• [YOUR INSTRUCTIONS] In the data below, the answer is the run of lines from the line containing "mask_svg is SVG." through the line containing "Look at this image. Highlight", both included; print it exactly and nothing else.

#### RECORD SET ####

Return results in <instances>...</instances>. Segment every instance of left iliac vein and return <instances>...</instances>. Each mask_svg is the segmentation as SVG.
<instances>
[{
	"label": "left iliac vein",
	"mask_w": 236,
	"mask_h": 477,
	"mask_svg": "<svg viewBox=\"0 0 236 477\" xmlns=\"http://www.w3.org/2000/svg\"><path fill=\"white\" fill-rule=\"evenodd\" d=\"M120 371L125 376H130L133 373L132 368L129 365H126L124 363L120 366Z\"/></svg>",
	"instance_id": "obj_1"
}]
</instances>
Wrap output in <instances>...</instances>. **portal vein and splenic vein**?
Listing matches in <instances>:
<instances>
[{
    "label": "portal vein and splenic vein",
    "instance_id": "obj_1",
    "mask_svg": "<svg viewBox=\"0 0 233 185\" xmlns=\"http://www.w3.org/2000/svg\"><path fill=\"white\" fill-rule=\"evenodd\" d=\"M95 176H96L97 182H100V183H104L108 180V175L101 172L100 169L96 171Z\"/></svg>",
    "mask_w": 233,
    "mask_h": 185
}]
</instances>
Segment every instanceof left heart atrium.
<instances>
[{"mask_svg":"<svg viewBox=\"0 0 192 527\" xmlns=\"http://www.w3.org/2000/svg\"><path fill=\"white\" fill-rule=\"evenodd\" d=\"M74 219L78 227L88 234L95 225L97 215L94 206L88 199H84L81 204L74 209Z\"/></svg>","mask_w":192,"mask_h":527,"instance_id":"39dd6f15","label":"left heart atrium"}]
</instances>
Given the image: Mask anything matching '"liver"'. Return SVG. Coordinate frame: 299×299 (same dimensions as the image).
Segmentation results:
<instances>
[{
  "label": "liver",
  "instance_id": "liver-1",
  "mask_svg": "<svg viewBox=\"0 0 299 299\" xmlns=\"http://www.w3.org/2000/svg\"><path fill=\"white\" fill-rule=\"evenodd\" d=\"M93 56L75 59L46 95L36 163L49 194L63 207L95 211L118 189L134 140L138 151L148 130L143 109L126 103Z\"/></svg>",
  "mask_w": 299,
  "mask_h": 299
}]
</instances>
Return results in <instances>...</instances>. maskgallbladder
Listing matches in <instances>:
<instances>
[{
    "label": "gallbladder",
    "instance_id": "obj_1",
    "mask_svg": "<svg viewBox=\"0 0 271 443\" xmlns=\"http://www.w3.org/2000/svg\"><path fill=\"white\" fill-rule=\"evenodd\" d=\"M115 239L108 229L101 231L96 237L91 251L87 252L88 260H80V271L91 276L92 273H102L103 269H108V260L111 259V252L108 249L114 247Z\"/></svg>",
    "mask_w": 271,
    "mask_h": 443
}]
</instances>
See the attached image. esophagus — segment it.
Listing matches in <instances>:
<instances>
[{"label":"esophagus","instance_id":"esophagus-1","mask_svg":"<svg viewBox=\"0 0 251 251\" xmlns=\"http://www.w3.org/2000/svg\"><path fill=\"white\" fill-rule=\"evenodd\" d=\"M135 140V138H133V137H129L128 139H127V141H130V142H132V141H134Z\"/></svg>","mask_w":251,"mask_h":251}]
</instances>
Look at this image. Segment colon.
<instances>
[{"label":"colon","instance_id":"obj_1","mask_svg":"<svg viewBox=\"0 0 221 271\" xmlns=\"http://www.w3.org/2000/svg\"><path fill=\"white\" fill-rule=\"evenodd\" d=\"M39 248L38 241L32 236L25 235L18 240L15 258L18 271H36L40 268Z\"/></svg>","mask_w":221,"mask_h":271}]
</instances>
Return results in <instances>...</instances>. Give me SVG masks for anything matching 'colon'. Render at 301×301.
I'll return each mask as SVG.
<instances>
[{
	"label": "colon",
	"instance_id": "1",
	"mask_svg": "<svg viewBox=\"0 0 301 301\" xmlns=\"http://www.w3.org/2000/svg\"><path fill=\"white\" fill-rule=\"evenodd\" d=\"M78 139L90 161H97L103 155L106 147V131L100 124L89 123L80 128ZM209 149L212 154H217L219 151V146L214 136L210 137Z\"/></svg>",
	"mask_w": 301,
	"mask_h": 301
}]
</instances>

####
#### RECORD SET ####

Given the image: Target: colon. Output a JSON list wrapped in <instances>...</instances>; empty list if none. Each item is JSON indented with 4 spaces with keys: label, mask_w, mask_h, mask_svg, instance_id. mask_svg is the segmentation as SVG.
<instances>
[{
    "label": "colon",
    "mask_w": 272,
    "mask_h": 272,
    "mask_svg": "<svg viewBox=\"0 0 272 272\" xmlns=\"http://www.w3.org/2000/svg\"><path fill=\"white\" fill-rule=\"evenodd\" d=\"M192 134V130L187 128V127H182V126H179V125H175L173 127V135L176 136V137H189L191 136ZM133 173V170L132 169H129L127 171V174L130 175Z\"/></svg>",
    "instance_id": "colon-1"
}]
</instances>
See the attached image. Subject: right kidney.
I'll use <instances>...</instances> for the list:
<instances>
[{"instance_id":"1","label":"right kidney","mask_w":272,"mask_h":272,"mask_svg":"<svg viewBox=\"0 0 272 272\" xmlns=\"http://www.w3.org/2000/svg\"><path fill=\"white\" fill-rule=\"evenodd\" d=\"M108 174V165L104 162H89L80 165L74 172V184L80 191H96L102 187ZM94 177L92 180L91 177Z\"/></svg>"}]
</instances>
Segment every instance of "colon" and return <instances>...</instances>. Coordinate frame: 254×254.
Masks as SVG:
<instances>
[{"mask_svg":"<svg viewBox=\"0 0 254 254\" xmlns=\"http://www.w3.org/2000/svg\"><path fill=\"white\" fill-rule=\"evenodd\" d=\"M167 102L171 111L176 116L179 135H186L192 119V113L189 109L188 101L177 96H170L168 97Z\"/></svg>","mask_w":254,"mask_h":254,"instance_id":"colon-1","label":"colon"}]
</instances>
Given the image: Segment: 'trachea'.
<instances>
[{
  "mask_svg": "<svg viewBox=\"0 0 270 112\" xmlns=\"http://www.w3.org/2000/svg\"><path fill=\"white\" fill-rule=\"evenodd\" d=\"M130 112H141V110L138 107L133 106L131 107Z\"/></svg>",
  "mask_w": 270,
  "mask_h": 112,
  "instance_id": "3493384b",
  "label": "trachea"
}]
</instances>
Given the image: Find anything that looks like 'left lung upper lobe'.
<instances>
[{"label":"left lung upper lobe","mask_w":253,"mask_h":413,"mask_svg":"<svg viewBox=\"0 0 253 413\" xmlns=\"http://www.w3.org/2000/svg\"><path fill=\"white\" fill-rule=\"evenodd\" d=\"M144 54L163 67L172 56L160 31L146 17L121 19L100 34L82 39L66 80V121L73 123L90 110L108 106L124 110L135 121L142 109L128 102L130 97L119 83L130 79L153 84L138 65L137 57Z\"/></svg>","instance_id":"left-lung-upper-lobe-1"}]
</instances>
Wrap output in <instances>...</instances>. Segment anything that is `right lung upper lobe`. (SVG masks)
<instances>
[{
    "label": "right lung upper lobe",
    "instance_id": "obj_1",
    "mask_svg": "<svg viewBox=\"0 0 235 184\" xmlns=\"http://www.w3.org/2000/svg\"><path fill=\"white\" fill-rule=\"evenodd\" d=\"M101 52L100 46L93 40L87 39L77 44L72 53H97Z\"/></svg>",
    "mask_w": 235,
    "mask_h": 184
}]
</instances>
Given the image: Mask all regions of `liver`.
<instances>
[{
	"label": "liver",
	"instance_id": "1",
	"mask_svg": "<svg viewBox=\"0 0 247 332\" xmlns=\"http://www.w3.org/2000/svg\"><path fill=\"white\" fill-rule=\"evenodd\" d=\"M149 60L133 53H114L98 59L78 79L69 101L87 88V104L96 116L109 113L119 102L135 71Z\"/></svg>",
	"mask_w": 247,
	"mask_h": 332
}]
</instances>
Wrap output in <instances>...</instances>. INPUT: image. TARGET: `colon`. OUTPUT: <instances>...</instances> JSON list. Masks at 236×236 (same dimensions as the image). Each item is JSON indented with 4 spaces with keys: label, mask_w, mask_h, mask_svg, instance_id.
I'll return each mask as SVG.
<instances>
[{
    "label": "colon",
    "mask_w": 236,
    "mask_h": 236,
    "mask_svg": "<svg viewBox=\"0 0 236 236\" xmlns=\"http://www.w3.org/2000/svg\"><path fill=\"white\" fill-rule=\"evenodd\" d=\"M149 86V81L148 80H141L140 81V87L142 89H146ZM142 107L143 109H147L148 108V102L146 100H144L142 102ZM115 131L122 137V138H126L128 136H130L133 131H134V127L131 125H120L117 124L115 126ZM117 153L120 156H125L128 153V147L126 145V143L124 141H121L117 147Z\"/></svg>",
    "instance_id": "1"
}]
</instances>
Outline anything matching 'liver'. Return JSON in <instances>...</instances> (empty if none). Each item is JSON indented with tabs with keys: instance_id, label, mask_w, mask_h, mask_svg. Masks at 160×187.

####
#### RECORD SET ####

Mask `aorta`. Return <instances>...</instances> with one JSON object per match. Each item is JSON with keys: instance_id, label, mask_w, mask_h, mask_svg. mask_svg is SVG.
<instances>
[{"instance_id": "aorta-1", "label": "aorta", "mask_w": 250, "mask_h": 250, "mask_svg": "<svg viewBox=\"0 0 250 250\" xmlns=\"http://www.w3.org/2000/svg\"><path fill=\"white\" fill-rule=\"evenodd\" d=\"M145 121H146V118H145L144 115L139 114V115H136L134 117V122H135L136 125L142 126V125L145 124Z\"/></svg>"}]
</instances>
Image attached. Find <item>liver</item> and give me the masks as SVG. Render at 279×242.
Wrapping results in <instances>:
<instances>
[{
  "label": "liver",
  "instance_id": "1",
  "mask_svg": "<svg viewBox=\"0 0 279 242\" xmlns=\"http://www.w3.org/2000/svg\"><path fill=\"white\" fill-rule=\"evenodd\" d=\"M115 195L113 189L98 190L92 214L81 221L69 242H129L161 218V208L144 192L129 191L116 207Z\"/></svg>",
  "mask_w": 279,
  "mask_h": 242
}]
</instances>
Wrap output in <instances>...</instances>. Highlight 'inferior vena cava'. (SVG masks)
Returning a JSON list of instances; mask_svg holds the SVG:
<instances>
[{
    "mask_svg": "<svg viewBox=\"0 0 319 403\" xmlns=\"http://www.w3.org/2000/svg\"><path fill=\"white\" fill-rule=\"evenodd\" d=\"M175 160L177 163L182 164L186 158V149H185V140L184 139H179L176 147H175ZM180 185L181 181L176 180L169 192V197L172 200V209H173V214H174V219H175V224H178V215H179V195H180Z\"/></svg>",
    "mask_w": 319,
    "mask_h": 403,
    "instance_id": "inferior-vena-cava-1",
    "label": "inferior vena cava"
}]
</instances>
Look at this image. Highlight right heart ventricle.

####

• [RESULT OF THIS EXERCISE]
Mask `aorta`. Return <instances>...</instances> with one JSON object per match. Each item is JSON with keys: instance_id, label, mask_w, mask_h, mask_svg. mask_svg is SVG.
<instances>
[{"instance_id": "aorta-1", "label": "aorta", "mask_w": 250, "mask_h": 250, "mask_svg": "<svg viewBox=\"0 0 250 250\" xmlns=\"http://www.w3.org/2000/svg\"><path fill=\"white\" fill-rule=\"evenodd\" d=\"M145 121H146V118H145L144 115L139 114V115H136L134 117V122H135L136 125L142 126V125L145 124Z\"/></svg>"}]
</instances>
Image attached. Find <item>liver</item> and give me the masks as SVG. Render at 279×242.
Wrapping results in <instances>:
<instances>
[{
  "label": "liver",
  "instance_id": "1",
  "mask_svg": "<svg viewBox=\"0 0 279 242\" xmlns=\"http://www.w3.org/2000/svg\"><path fill=\"white\" fill-rule=\"evenodd\" d=\"M115 195L113 189L98 190L92 214L81 221L69 242H129L161 218V208L144 192L129 191L116 207Z\"/></svg>",
  "mask_w": 279,
  "mask_h": 242
}]
</instances>
Wrap output in <instances>...</instances>. Highlight 'inferior vena cava'. (SVG masks)
Returning a JSON list of instances; mask_svg holds the SVG:
<instances>
[{
    "mask_svg": "<svg viewBox=\"0 0 319 403\" xmlns=\"http://www.w3.org/2000/svg\"><path fill=\"white\" fill-rule=\"evenodd\" d=\"M175 160L177 163L182 164L186 158V149H185V140L184 139H179L176 147H175ZM180 185L181 181L176 180L169 192V197L172 200V209H173V214H174V219H175V224H178V215H179V195H180Z\"/></svg>",
    "mask_w": 319,
    "mask_h": 403,
    "instance_id": "inferior-vena-cava-1",
    "label": "inferior vena cava"
}]
</instances>
Look at this image. Highlight right heart ventricle.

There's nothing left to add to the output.